As shoes to fill go, John Wayne's dusty cowboy boots are about as big as it gets. So when the Coen brothers decided to take their shot at True Grit – the Charles Portis novel that finally won Wayne his Oscar – the world sat back with folded arms to see whether Jeff Bridges could grizzle and swagger his way into the role of one-eyed Rooster Cogburn that Wayne made so completely his own.
He does, but that's rather beside the point; it's 14-year-old Hailee Steinfeld as sternly pigtailed Mattie Ross (“A harpy in trousers”) who carries the film, reinstated to the rightful place of heroine in this rather more faithful adaptation.
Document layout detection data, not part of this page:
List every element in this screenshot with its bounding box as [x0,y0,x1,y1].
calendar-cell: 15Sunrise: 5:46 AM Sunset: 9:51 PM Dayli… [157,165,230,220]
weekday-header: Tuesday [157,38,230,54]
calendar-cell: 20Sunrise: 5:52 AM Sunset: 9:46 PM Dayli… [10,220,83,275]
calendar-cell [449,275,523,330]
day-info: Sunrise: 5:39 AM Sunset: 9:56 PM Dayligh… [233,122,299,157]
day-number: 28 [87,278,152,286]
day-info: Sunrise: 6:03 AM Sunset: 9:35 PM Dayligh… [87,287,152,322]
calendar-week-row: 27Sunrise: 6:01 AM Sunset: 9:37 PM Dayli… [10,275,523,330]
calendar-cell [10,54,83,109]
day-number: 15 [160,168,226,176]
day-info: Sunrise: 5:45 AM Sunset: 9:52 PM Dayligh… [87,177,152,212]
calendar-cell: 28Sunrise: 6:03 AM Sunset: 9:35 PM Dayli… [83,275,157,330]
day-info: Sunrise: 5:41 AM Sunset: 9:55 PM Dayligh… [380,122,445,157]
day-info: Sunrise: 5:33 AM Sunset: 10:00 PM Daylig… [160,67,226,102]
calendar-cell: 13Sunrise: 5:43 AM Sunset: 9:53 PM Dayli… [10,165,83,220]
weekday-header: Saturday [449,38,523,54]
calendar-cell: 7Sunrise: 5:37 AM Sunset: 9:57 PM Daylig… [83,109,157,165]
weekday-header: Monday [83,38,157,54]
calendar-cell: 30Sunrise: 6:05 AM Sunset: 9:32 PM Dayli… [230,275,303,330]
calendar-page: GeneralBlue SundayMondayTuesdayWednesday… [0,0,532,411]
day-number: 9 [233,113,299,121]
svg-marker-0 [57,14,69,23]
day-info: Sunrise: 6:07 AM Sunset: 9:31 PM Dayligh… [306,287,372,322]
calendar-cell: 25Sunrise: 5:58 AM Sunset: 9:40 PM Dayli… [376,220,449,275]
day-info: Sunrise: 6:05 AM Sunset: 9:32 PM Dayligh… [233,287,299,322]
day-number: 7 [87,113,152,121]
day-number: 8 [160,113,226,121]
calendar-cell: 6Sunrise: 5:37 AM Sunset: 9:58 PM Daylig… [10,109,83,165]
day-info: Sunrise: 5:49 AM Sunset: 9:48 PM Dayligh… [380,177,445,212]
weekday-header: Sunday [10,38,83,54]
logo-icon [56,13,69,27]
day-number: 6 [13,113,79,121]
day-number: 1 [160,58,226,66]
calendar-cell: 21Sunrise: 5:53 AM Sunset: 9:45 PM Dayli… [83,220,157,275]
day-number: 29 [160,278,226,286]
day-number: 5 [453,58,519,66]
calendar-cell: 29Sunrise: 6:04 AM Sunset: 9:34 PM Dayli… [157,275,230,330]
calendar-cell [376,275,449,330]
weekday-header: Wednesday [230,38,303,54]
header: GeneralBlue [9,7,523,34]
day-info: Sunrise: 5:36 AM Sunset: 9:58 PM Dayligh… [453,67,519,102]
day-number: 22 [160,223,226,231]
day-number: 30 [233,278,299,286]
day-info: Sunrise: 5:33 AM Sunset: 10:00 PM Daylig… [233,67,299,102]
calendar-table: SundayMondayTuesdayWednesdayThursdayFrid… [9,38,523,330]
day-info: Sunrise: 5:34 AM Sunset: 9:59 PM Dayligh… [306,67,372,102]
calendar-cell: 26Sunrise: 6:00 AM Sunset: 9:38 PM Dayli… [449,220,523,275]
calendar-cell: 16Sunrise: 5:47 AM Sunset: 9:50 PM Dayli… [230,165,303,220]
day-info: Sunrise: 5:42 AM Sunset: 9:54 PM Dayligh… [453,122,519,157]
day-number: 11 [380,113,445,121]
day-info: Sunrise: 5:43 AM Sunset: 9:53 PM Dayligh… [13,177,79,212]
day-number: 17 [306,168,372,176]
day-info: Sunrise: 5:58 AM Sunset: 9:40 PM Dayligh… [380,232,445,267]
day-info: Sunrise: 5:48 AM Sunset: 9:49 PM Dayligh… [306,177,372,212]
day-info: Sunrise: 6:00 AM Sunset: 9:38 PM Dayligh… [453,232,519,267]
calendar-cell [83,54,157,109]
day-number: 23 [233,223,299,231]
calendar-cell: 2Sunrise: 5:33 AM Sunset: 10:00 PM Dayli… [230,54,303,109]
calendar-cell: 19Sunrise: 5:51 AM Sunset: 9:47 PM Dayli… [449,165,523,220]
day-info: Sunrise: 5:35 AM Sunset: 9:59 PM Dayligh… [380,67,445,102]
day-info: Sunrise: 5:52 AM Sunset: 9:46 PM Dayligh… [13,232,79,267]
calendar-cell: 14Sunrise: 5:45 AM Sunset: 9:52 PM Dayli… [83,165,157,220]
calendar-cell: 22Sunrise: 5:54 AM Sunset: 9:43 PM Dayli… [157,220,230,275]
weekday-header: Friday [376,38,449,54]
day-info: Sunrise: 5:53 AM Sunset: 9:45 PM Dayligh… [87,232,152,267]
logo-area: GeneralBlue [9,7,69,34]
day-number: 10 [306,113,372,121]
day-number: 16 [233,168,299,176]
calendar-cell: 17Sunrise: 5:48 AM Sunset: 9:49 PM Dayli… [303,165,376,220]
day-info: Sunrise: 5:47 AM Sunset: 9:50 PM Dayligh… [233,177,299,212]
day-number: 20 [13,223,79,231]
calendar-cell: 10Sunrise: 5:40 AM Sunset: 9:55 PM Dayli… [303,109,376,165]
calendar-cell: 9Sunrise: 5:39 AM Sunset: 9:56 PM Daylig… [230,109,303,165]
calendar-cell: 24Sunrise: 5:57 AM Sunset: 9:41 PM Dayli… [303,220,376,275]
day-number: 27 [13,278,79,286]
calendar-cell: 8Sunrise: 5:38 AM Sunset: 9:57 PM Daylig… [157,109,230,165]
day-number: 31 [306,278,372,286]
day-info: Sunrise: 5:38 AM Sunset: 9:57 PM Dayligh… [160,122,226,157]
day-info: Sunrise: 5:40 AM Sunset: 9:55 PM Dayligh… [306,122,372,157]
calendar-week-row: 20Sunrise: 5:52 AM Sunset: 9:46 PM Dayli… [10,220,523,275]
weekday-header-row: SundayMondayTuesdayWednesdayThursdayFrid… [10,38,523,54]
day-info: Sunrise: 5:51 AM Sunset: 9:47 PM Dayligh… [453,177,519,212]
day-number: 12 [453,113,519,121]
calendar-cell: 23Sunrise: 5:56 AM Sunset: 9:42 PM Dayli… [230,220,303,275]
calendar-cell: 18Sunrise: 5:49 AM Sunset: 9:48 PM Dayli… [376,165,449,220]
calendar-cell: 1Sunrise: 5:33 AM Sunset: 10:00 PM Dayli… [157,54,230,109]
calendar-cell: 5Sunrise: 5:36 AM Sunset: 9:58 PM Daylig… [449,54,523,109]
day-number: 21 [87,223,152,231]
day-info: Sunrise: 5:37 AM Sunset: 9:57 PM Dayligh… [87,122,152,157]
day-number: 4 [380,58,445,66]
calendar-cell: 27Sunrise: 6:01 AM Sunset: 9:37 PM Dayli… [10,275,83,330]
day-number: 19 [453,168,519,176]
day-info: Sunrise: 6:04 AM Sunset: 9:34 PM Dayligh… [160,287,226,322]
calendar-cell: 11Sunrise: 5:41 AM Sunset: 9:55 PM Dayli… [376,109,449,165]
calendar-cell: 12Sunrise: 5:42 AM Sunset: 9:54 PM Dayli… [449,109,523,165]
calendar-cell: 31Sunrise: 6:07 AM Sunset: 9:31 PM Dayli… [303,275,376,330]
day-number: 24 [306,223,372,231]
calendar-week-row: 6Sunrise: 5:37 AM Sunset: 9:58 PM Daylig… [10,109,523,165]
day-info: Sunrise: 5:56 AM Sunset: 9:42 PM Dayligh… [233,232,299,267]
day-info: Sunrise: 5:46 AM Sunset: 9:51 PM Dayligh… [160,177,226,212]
A straight genre piece, the quirky Coen touches find newly muted shades, bringing matte humour to the glossy period dialogue, and peopling the bit-parts with a menagerie of quirky characters.
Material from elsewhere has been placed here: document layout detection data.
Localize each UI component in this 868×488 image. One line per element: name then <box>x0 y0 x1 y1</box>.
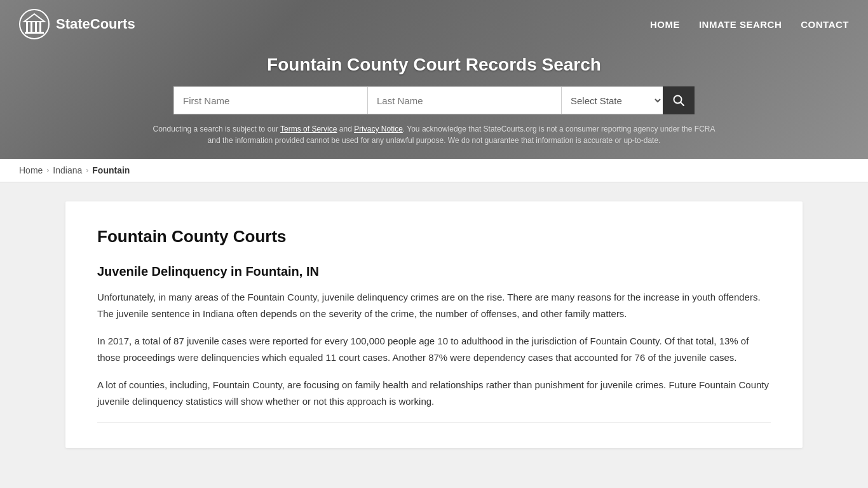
paragraph-1: Unfortunately, in many areas of the Foun… <box>97 289 771 322</box>
paragraph-2: In 2017, a total of 87 juvenile cases we… <box>97 333 771 365</box>
search-section: Fountain County Court Records Search Sel… <box>0 48 868 159</box>
svg-rect-6 <box>25 32 44 34</box>
nav-links: HOME INMATE SEARCH CONTACT <box>650 19 849 30</box>
svg-line-8 <box>681 102 684 105</box>
page-title: Fountain County Courts <box>97 227 771 247</box>
svg-rect-2 <box>26 22 28 32</box>
content-card: Fountain County Courts Juvenile Delinque… <box>65 201 803 448</box>
last-name-input[interactable] <box>367 86 561 114</box>
nav-inmate-search[interactable]: INMATE SEARCH <box>699 19 782 30</box>
disclaimer-text: Conducting a search is subject to our Te… <box>148 123 720 146</box>
search-title: Fountain County Court Records Search <box>13 55 855 75</box>
nav-contact[interactable]: CONTACT <box>801 19 849 30</box>
content-divider <box>97 422 771 423</box>
logo-text: StateCourts <box>56 16 135 32</box>
svg-rect-4 <box>35 22 37 32</box>
first-name-input[interactable] <box>173 86 367 114</box>
logo-icon <box>19 9 50 39</box>
svg-rect-5 <box>39 22 41 32</box>
site-logo[interactable]: StateCourts <box>19 9 135 39</box>
site-header: StateCourts HOME INMATE SEARCH CONTACT F… <box>0 0 868 159</box>
section1-heading: Juvenile Delinquency in Fountain, IN <box>97 264 771 279</box>
search-bar: Select State Alabama Alaska Arizona Arka… <box>173 86 695 114</box>
svg-rect-3 <box>31 22 32 32</box>
svg-marker-1 <box>24 14 44 22</box>
navbar: StateCourts HOME INMATE SEARCH CONTACT <box>0 0 868 48</box>
paragraph-3: A lot of counties, including, Fountain C… <box>97 377 771 409</box>
main-content: Fountain County Courts Juvenile Delinque… <box>0 182 868 467</box>
nav-home[interactable]: HOME <box>650 19 680 30</box>
breadcrumb-home[interactable]: Home <box>19 165 43 175</box>
search-button[interactable] <box>663 86 695 114</box>
breadcrumb-sep-2: › <box>86 166 88 175</box>
breadcrumb: Home › Indiana › Fountain <box>0 159 868 182</box>
state-select[interactable]: Select State Alabama Alaska Arizona Arka… <box>561 86 663 114</box>
breadcrumb-state[interactable]: Indiana <box>53 165 82 175</box>
terms-link[interactable]: Terms of Service <box>280 125 337 133</box>
breadcrumb-county: Fountain <box>92 165 130 175</box>
search-icon <box>673 95 684 106</box>
privacy-link[interactable]: Privacy Notice <box>354 125 403 133</box>
breadcrumb-sep-1: › <box>46 166 49 175</box>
As the marshall with “one foot on either side of the law”, Bridges is all unkempt whiskers and drawling tones, swaggering uncertainly about, like the threadbare rooster his name suggests. Almost unrecognisable under a luxuriant moustache, Matt Damon gets a rare and welcome opportunity to exercise his comedic muscles as Texas ranger LaBoeuf, the marshall's city-slick rival.
The success of True Grit all comes back to Steinfeld however, the typewriter rattle of her precise period delivery balanced by her steady gaze and calm repartee. It is she who spices some of the Western's oldest conventions; the final shoot-out between cowboy and nemesis – Tom Chaney (a pleasingly feral Josh Brolin), murderer of Mattie's father – takes new significance when it sees a young girl come face to face with a bearded psychopath, and the natural bathos it generates in no way undercuts the intensity of the scene.
The fairly basic extras include an extended interview with the articulate and enchanting Steinfeld, as well as input from Damon and Bridges. A featurette strips away the peeling facades of the Coens' Fort Worth and explains the process of recreating the frontier town, complete with stripping trees of their leaves by hand, and covering telegraph poles in faux bark.